Problem description: The answer must repeat every record exactly, with all pictures omitted.

###

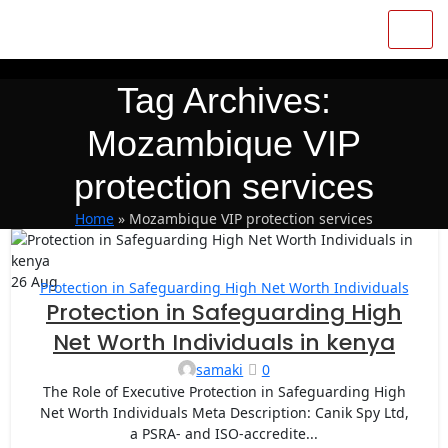
Tag Archives:
Mozambique VIP
protection services
Home
»
Mozambique VIP protection services
26
Aug
Protection in Safeguarding High Net Worth Individuals
Protection in Safeguarding High
Net Worth Individuals in kenya
samaki
0
The Role of Executive Protection in Safeguarding High
Net Worth Individuals Meta Description: Canik Spy Ltd,
a PSRA- and ISO-accredite...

###

Expected answer:
Tag Archives:
Mozambique VIP
protection services
Home
»
Mozambique VIP protection services
26
Aug
Protection in Safeguarding High Net Worth Individuals
Protection in Safeguarding High
Net Worth Individuals in kenya
samaki
0
The Role of Executive Protection in Safeguarding High
Net Worth Individuals Meta Description: Canik Spy Ltd,
a PSRA- and ISO-accredite...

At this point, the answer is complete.